Justin: İzleyicinin özellikle belli bir hissiyat içerisine girmesi amacını taşımıyor, öyle bir öncelikleri yok. Bizim yarattığımız odalar enstalasyonların içinde, aslında izleyicinin çıktıktan sonra da daha fazla detaylara dikkat etmesini istiyoruz.

Johan: Düşünün, izleyici bir odadan başka bir odaya farklı bir geçiş yoluyla geçiyor ve o anda düşünmeye başlıyor. Burası ve burayı yapan nedir diye. Detayları fark etmeye başlıyor o odadan çıktıktan sonra… Bunu, izleyici hayatına taşıyabilir ya da hayatını yönlendirebilir. Burası bir sanat galerisi ve duygusal bir anlam da yönlendirme taşımıyor. Tamamen sanat bu ve belirsiz bir psikoloji taşıyor.

 

sanatatak: Her mekanda farklılaşan isler aynı zamanda. İstanbul size neler düşündürdü? Buradaki islerinize nasıl karar verdiniz? İstanbul’un enstalasyonlarınızın değişen algısına ne gibi katkısı olabilir? 

Justin: Buraya ilk defa geliyoruz. Farklı bir ülkeye gittiğinizde insanın algıları daha çok açılır ve sürekli bir ilgi toplama halinde olur.

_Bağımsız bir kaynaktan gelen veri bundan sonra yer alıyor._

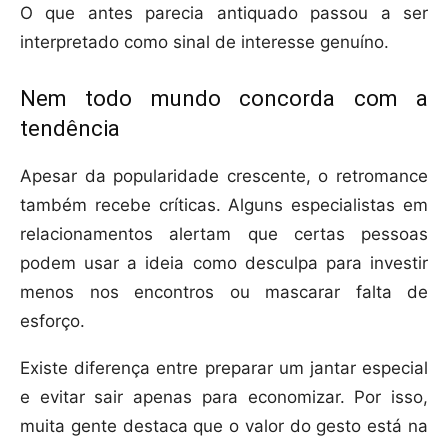
O que antes parecia antiquado passou a ser
interpretado como sinal de interesse genuíno.
Nem todo mundo concorda com a
tendência
Apesar da popularidade crescente, o retromance
também recebe críticas. Alguns especialistas em
relacionamentos alertam que certas pessoas
podem usar a ideia como desculpa para investir
menos nos encontros ou mascarar falta de
esforço.
Existe diferença entre preparar um jantar especial
e evitar sair apenas para economizar. Por isso,
muita gente destaca que o valor do gesto está na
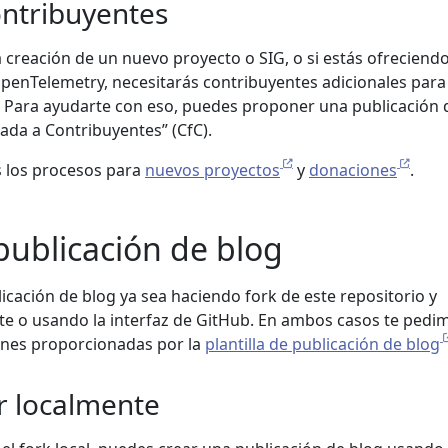
ntribuyentes
a creación de un nuevo proyecto o SIG, o si estás ofreciend
penTelemetry, necesitarás contribuyentes adicionales para
. Para ayudarte con eso, puedes proponer una publicación 
ada a Contribuyentes” (CfC).
s los procesos para
nuevos proyectos
y
donaciones
.
publicación de blog
icación de blog ya sea haciendo fork de este repositorio y
te o usando la interfaz de GitHub. En ambos casos te pedi
iones proporcionadas por la
plantilla de publicación de blog
ir localmente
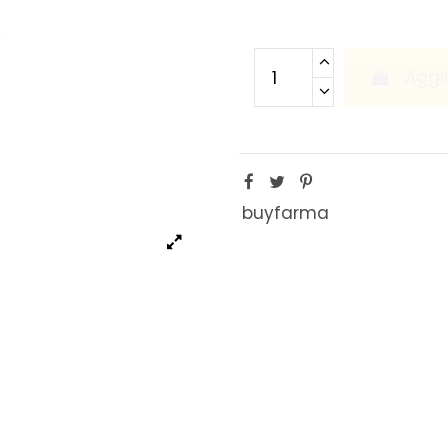
Aggiu
buyfarma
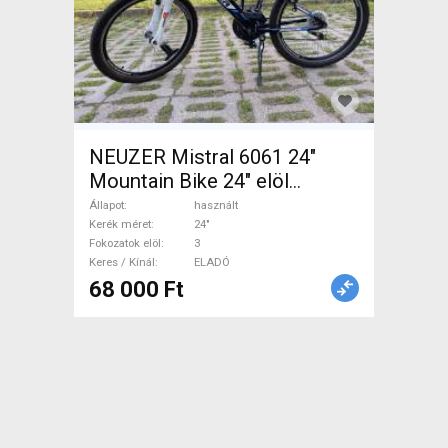
NEUZER Mistral 6061 24"
Mountain Bike 24" elöl
teleszkópos használt ELADÓ
Állapot
használt
Kerék méret
24"
Fokozatok elöl
3
Keres / Kínál
ELADÓ
68 000 Ft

Johan: Gittiğimiz ülkede tabi ki bilinçaltında farkında olarak ve olmayarak bir şeyleri toparlıyoruz. Bu toparladıklarımız bir sonraki enstalasyonlarımıza mutlaka yansıyacak ve katkıda bulunacaktır.

 

sanatatak: Mesela Bright White Underground, bütün bu parti ortamı, nice ayrıntılar objeler… Büyük prodüksiyon -internetten izleyebildiğim kadarıyla konuşuyorum elbette- adeta film çekmek gibi. Ama aynı zamanda çok da farklı. Size kalan nedir bunların ardından? Hem duygusal hem de fiziksel olarak soruyoruz.

Justin: Fiziksel olarak yorgun oluyoruz ve bir daha ki proje nedir onun endişesini yaşıyoruz ama bir yandan da ne başarmak istiyorsak onu başarmış oluyoruz daha sonrasını da.

 

sanatatak: Şu paralel evren kurmak meselesini biraz detayla konuşabilir miyiz? Gerçek değil ama ona paralel olan-yani bütün üretiminiz- yarına dair bir umut mu aksine büyük bir ümitsizlik ve distopik bir melankoli bir taşıyor?

Justin: Evet, paralel evrenleri yaratıyoruz ama teoriden çok anlatılan hikaye bizi daha çok ilgilendiriyor. Hikaye anlatımının içinde hem umut hem de distopya var. İkisi bir arada, yani bu hikayede…

 

sanatatak: Son sorumuz. Siz nasıl evlerde büyüdünüz, hangi şehirlerde? İşleriniz bizde öyle bir merak uyandırdı…

Johan: İkimizde yatılı okullarda büyüdük ve hep çocukların arasındaydık. Aynı zaman da sanatla ilgili kişilerin bir arada olduğu topluluklarda da bulunduk ama sanatın bir iş olduğunu küçük yaşlarda fark ettik ve sanatçı olmayı küçük yaşlarda istedik.

Justin: Bu gerçek bir şey olabilir. Sanatçı olabilmek, yazar olabilmek hepsi mümkün olan şeylerdir. Buna inanmak, hayatlarımızı ve seçeneklerimizi etkiledi.